*** PROVIDED INFORMATION ***
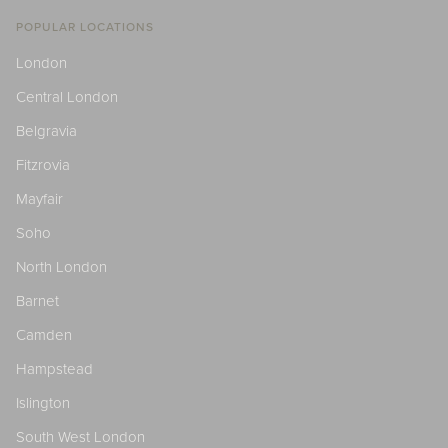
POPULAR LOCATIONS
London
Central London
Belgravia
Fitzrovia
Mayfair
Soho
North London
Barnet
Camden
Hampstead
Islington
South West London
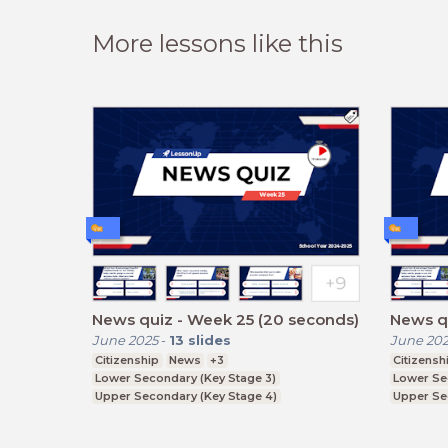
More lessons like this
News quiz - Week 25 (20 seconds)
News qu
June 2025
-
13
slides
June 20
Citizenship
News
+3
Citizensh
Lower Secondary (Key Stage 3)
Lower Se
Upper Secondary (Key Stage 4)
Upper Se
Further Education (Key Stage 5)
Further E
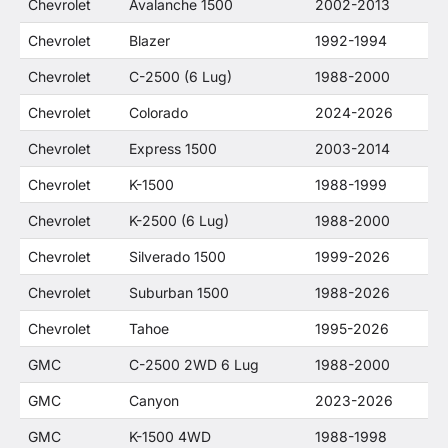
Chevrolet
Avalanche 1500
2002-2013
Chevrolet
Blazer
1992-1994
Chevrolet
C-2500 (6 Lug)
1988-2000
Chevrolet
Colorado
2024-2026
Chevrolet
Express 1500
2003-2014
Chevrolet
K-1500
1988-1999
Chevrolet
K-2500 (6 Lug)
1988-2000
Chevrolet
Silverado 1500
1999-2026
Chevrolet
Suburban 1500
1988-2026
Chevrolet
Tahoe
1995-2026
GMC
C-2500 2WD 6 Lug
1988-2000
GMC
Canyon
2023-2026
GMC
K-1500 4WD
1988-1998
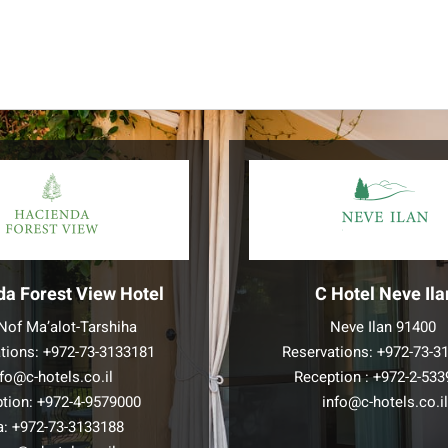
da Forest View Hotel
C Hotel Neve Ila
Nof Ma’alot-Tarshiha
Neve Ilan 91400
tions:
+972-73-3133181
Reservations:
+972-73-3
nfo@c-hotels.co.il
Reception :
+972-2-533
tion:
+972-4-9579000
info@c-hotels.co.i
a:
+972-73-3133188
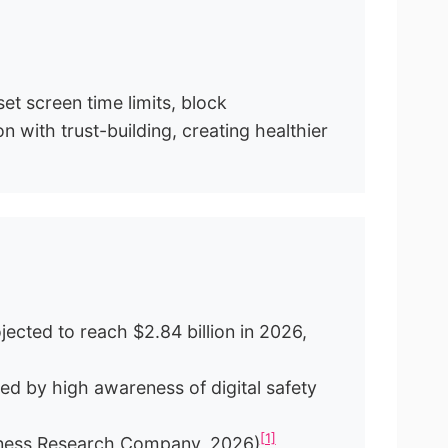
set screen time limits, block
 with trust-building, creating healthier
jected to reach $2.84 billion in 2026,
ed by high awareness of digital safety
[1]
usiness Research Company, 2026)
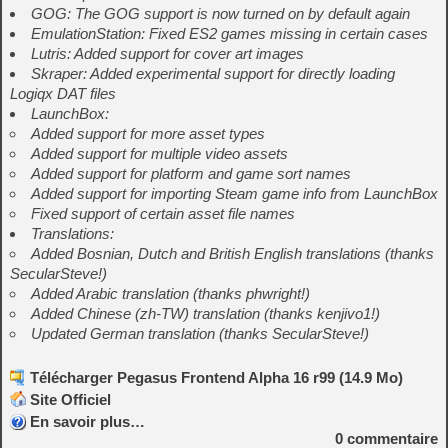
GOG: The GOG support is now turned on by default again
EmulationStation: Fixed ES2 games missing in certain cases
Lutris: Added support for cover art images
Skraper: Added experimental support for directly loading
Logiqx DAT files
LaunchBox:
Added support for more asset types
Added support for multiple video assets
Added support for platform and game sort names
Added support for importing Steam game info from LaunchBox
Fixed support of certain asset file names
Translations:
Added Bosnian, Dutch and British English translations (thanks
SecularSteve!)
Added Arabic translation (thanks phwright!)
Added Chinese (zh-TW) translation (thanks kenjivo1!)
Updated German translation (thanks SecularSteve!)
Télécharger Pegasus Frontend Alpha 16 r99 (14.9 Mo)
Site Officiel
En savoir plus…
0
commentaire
*** End of PROVIDED INFORMATION ***
**TASK PROMPT**: Wherever the string "Upper" occurs in the records, copy the line it is in.

**RESPONSE TO THIS TASK**:
Upper Secondary (Key Stage 4)
Upper Se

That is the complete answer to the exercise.